Au rythme des malouinières et des moulins à marée
Vingt-trois kilomètres, c’est la distance qui sépare les quais de Dinan du barrage de l’usine marémotrice de la Rance. Ou devrait-on dire 9 milles nautiques et 6 kilomètres car, à partir de l’écluse du Châtelier (voir carte cicontre), la ria du fleuve devient canal d’Ille-et-Rance et renonce ainsi à son caractère maritime. La réglementation exige donc deux permis, l’un fluvial, l’autre côtier pour naviguer jusqu’aux remparts de Dinan qui est un but de croisière en soi. Au-delà de la cité médiévale, le canal mis en service en 1832, après un quart de siècle de travaux, emprunte le lit de la Rance avant de rejoindre la Vilaine puis l’Ille à proximité de Rennes. Un parcours ponctué de 48 écluses, dont celle du Châtelier située à l’ultime point kilométrique indiquant 84,8 km.

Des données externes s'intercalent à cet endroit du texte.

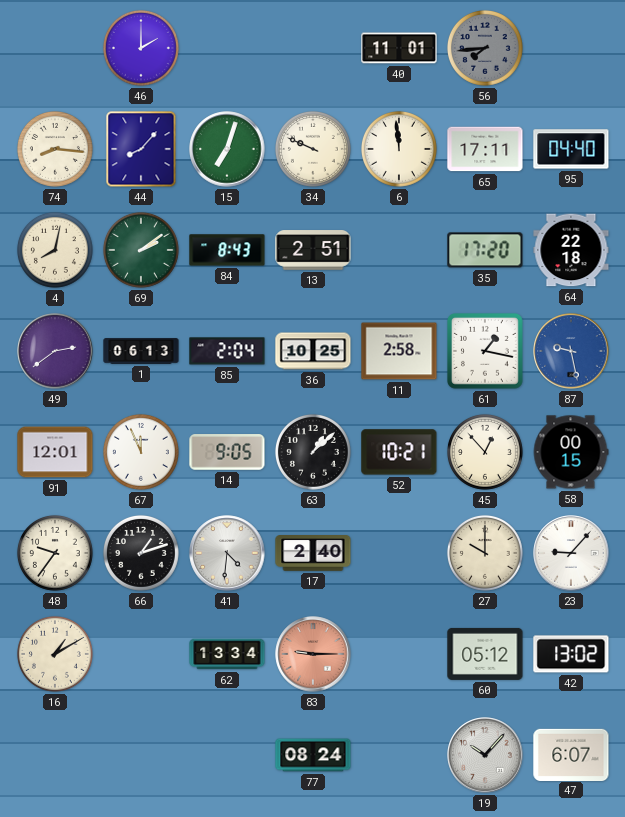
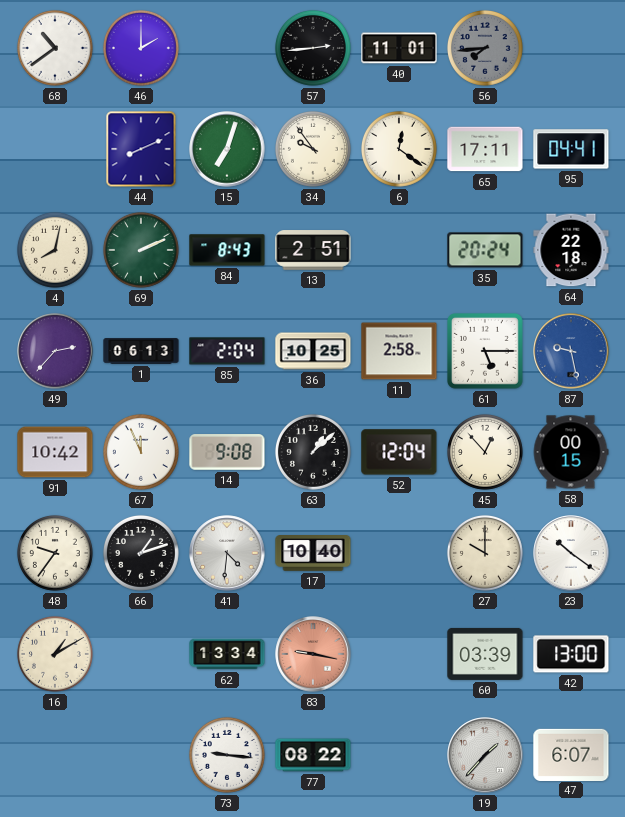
68: none -> 10:39
57: none -> 2:44
74: 8:16 -> none
44: 8:07 -> 8:11
34: 9:49 -> 9:54
6: 11:59 -> 12:21
95: 04:40 -> 04:41
69: 2:09 -> 2:11
35: 17:20 -> 20:24
49: 2:39 -> 2:37
61: 1:17 -> 5:15
91: 12:01 -> 10:42
14: 9:05 -> 9:08
52: 10:21 -> 12:04
17: 2:40 -> 10:40
23: 9:07 -> 10:21
83: 9:15 -> 9:17
60: 05:12 -> 03:39
42: 13:02 -> 13:00
73: none -> 9:16
77: 08:24 -> 08:22
19: 10:07 -> 1:37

Malouinières et villas praticiennes
Mais c’est un tout autre objectif de navigation exclusivement fluviale qui ne concerne que les pénichettes et autres bateaux « taille basse » compte tenu d’un tirant d’air qui ne doit pas excéder 2,50 m. A bord du Karaboudjan, ancienne vedette anglaise des années 1930 (lire l’article Neptune n°276/juillet 2019), capitaine et équipage ont établi un programme maritime au départ de SaintMalo. Toutes les heures pleines, les lourdes portes du bassin d’éclusage de l’usine marémotrice s’ouvrent. La mise à niveau prend dix minutes. Les bateaux remontent d’environ quatre mètres avant que la voie soit libre. Le Karaboudjian quitte la mer mais le décor reste inchangé. L’écluse s’ouvre sur un plan d’eau aussi large que long qui ne semble jamais finir. La magie de la Rance opère dès que l’on se rapproche de la Richardais et que l’on remonte le bras de rivière de 100 mètres de large qui conduit sur un quart de milles jusqu’au mouillage du Moulin Neuf. Les rives sont bordées de villas patriciennes, les fameuses malouinières des riches armateurs de Saint-Malo qui préféraient l’environnement verdoyant de la Rance à l’ambiance grise et minérale du Saint-Malo intra-muros. La malouinière est l’emblème de la Rance au même titre que les nombreux moulins à marée qui étaient disséminés sur toute la longueur de la ria jusqu’à
Dinan. Après la pointe de Cancaval, l’étau se resserre jusqu’à l’anse de Montmarin, et son ponton de bois de soixante mètres de long qui sert de débarcadère aux annexes. La malouinière de Montmarin est réputée pour être la plus belle avec ses jardins à la française qui descendent en pente douce jusqu’à l’estran. C’est l’un des mouillages de prédilection des plaisanciers malouins qui peuvent bénéficier ici d’un champ de bouées corps-mort à l’année organisé par la commune de Pleurtuit.
Le charme de Saint-Suliac
En face, l’anse de la Passagère est tout aussi réputée pour son charme bucolique et l’imposante maison qui a appartenu au commandant Charcot. Celui-ci avait pris l’habitude de faire caréner son Pourquoi Pas ? à la cale sèche en bois du chantier Lemarchand. S’il existe de nombreuses cales de mise à l’eau, seules une poignée, dont celles de La Richardais, de Jouvente et de la Landriais sont accessibles à marée basse. Depuis Montmarin, le meilleur endroit
pour les aficionados de la Rance, le village de Saint-Suliac n’est qu’à trois milles de distance. Il est visible de loin grâce à son clocher en granit et ses maisons aux toits d’ardoise. L’ancienne base arrière des terre-neuvas a conservé son charme d’antan. C’est une escale incontournable. On y trouve une cale à l’accès facile et un vrai petit port de plaisance comme à Plouër situé un peu plus en amont.
Un changement d’atmosphère
Saint-Suliac marque le début d’une nouvelle grande plaine marine qui se resserre au niveau des deux ponts routiers qui enjambent la Rance. Il faut bien prendre garde de suivre le chenal balisé. Aux vertes rives encaissées succèdent très vite des vasières constellées de roseaux sauvages. Les saveurs maritimes se retirent au profit d’odeurs plus champêtres. L’arrivée devant l’écluse du Châtelier vient confirmer ce changement d’atmosphère. Le sas s’ouvre à la demande en journée à partir de 8,50 m d'eau. C'est le commencement de la Rance fluviale. Les remparts de Dinan ne sont plus qu'à une demi-douzaine de kilomètres.